If you caught the Oscars Sunday evening, you probably saw Samuel L. Jackson alerting rabid New York Knicks fan Spike Lee that his woeful team had actually won a basketball game. I was one of the few watching the Knicks, so I missed Green Book controversially copping the Oscar for Best Picture. I haven't seen the film, either, so I can't speak to its quality, the cringeworthy nature of its whitesplaining or the portrayal of the actual Negro Motorist Green Book travel guides published between 1936 and 1966. But The Atlantic magazine compares the movie to a Smithsonian Channel documentary about the guides and how they shaped travel during some of the vilest years of segregation.

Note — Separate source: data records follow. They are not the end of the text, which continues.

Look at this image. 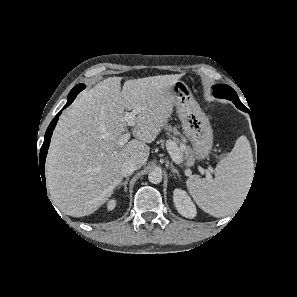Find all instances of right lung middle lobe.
Wrapping results in <instances>:
<instances>
[{
    "instance_id": "dd1d6c3e",
    "label": "right lung middle lobe",
    "mask_w": 297,
    "mask_h": 297,
    "mask_svg": "<svg viewBox=\"0 0 297 297\" xmlns=\"http://www.w3.org/2000/svg\"><path fill=\"white\" fill-rule=\"evenodd\" d=\"M85 88V85L84 84H79V85H76L70 92V95L69 97H73V99L76 97V95Z\"/></svg>"
}]
</instances>
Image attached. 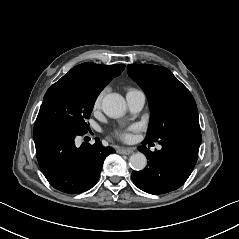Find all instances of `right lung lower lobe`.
<instances>
[{
  "label": "right lung lower lobe",
  "instance_id": "1",
  "mask_svg": "<svg viewBox=\"0 0 239 239\" xmlns=\"http://www.w3.org/2000/svg\"><path fill=\"white\" fill-rule=\"evenodd\" d=\"M78 133L70 126L58 121L35 123L33 136L39 166L55 189L78 194L92 188L100 177L104 159L115 150L95 144L83 143L75 146Z\"/></svg>",
  "mask_w": 239,
  "mask_h": 239
}]
</instances>
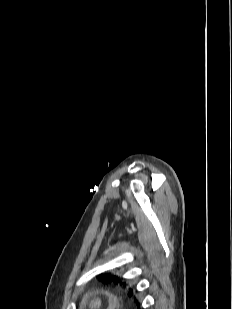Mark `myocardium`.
Instances as JSON below:
<instances>
[{
	"mask_svg": "<svg viewBox=\"0 0 232 309\" xmlns=\"http://www.w3.org/2000/svg\"><path fill=\"white\" fill-rule=\"evenodd\" d=\"M88 309H101L103 306V299L98 294H91L86 301Z\"/></svg>",
	"mask_w": 232,
	"mask_h": 309,
	"instance_id": "1",
	"label": "myocardium"
}]
</instances>
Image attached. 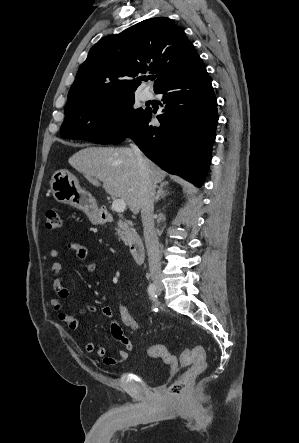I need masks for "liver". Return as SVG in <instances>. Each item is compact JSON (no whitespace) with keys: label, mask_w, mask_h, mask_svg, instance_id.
Returning a JSON list of instances; mask_svg holds the SVG:
<instances>
[{"label":"liver","mask_w":299,"mask_h":443,"mask_svg":"<svg viewBox=\"0 0 299 443\" xmlns=\"http://www.w3.org/2000/svg\"><path fill=\"white\" fill-rule=\"evenodd\" d=\"M144 159L155 184L162 182L166 173L149 159ZM68 162L87 178L103 182L106 193L124 200L131 212H139L140 175L132 149L87 147L73 154Z\"/></svg>","instance_id":"1"}]
</instances>
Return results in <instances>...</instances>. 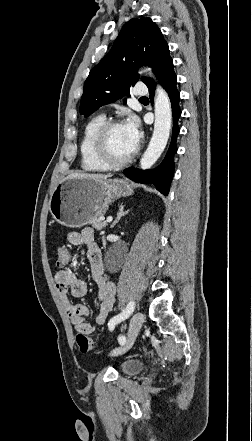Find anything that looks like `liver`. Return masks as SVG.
Here are the masks:
<instances>
[{"label":"liver","instance_id":"liver-1","mask_svg":"<svg viewBox=\"0 0 252 441\" xmlns=\"http://www.w3.org/2000/svg\"><path fill=\"white\" fill-rule=\"evenodd\" d=\"M111 177L110 174L104 175V174H88V173H71L67 176L66 179L70 178H90L95 180H106L107 178Z\"/></svg>","mask_w":252,"mask_h":441}]
</instances>
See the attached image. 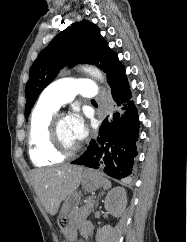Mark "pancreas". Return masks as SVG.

There's a clip here. (The documentary itself is available at the Smithsonian Channel site or via major streaming services.) If you want to examine copies of the Green Book for yourself, the New York Public Library offers digital downloads of 23 editions starting in 1937.

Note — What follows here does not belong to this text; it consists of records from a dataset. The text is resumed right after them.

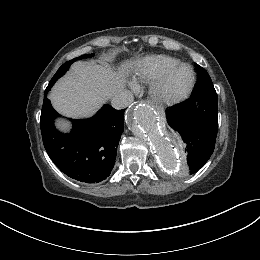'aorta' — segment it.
Masks as SVG:
<instances>
[{
  "mask_svg": "<svg viewBox=\"0 0 260 260\" xmlns=\"http://www.w3.org/2000/svg\"><path fill=\"white\" fill-rule=\"evenodd\" d=\"M127 123L132 132L150 147L164 170L184 166L180 139L166 132L164 124L152 108L145 104H137L128 114Z\"/></svg>",
  "mask_w": 260,
  "mask_h": 260,
  "instance_id": "aorta-1",
  "label": "aorta"
}]
</instances>
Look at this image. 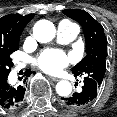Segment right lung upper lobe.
Masks as SVG:
<instances>
[{"mask_svg": "<svg viewBox=\"0 0 117 117\" xmlns=\"http://www.w3.org/2000/svg\"><path fill=\"white\" fill-rule=\"evenodd\" d=\"M34 17V14L25 16L10 14L0 18V50H14L19 47V37Z\"/></svg>", "mask_w": 117, "mask_h": 117, "instance_id": "obj_1", "label": "right lung upper lobe"}]
</instances>
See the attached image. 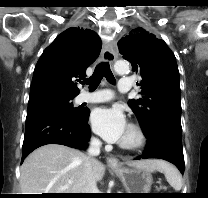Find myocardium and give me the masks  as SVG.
<instances>
[{"label":"myocardium","mask_w":208,"mask_h":198,"mask_svg":"<svg viewBox=\"0 0 208 198\" xmlns=\"http://www.w3.org/2000/svg\"><path fill=\"white\" fill-rule=\"evenodd\" d=\"M128 127L134 132L135 139L130 142L120 141L119 146L129 151H137L144 148L148 142V137L142 126L137 123H130Z\"/></svg>","instance_id":"obj_1"}]
</instances>
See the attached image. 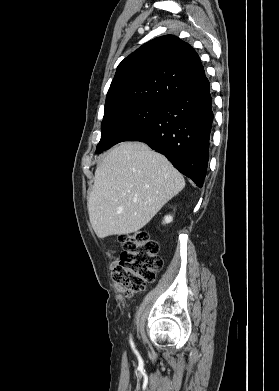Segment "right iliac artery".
I'll return each instance as SVG.
<instances>
[{"instance_id":"right-iliac-artery-1","label":"right iliac artery","mask_w":279,"mask_h":391,"mask_svg":"<svg viewBox=\"0 0 279 391\" xmlns=\"http://www.w3.org/2000/svg\"><path fill=\"white\" fill-rule=\"evenodd\" d=\"M130 343H131L132 348H134V344L132 342V339H130Z\"/></svg>"}]
</instances>
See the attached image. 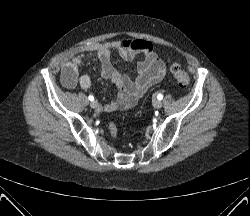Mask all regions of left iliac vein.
I'll list each match as a JSON object with an SVG mask.
<instances>
[{"mask_svg": "<svg viewBox=\"0 0 250 216\" xmlns=\"http://www.w3.org/2000/svg\"><path fill=\"white\" fill-rule=\"evenodd\" d=\"M153 106H154V108L159 109L162 107V102L160 100H154Z\"/></svg>", "mask_w": 250, "mask_h": 216, "instance_id": "left-iliac-vein-1", "label": "left iliac vein"}]
</instances>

World Whip: Grande Bar, Gigantic Former Hotel

      CHITTAGONG, BANGLADESH: A Biman Bangladesh Airlines flight made an emergency landing in Chittagong after an apparent kidnapping. All 142 passengers were safe, but the accused hijacker was killed by commandos. The later reports indicated the "hijacker" was waving a toy gun and no explosives were found on the Boeing 737.
      HENDERSON, NEVADA: Many business travelers only know about Henderson because it is the home of a former Ritz-Carlton resort that slid down the brand ladder and is now an indifferent Hilton. But the Las Vegas suburb is booming and more than 50 percent of the new arrivals are disaffected California ex-pats.
      LONDON: Whatever happened to the Regent Palace Hotel, a 1,000-room hotel that opened in 1915 as a "palace" for the middle-class visitor to London? After a long and checkered history, all that remains is a fancy brasserie. The rest of the building has been converted to offices and retail space.
      NEW YORK: The Trump Soho was a hot hotel, especially with NBA players who loved the long beds. Then President Trump went to war with trendsetters like LeBron James and lots of others and the business tanked. Desperate owners tossed the Trump Organization as managers in 2017 and renamed the property the Dominick. Now Bloomberg News says that the boldface guests have returned and happy days are there again.
      TOKYO: The story is literally public relations puff, but check the pictures. Starbucks has opened a 4-story "roastery" in Tokyo and it sells more than 100 coffee and tea drinks. There is also a cocktail bar and an insane amount of gorgeous-looking coffee equipment.
      WASHINGTON: An Arizona Republican thinks anyone who is cleared for TSA PreCheck should be allowed to buy a firearm without further investigation or checks. Rep. Debbie Lesko wanted her amendment attached to H.R. 8, a bipartisan universal background bill that cleared the house this week. The fate of the House measure is unclear in the Senate.

Tight Connections ... Quick Hits on the News

      The ABCs of an Airbnb scam How do you scam Airbnb? With 100 phony host accounts and 18 dummy corporations to create an illegal hotel business worth more than $20 million.
      Cookie culture Even the most disciplined eater among business travelers has occasionally slipped and binged on a bag of Pepperidge Farm cookies. (It probably doesn't hurt that the some of the cookies are named after specific European cities.) Would it shock you to know there was a real Pepperidge Farm? Or that founder Margaret Rudkin was a self-taught kitchen genius who built the business at a time when women weren't supposed to build businesses?
      Combs and Klobuchar and airports Now that Minnesota Sen. Amy Klobuchar is running for the Democratic Party nomination for president, stories of her "mistreatment" of staff abound. Of note to us in travel? The tale of her allegedly eating an airport salad with a comb and then giving the comb to a staffer to clean.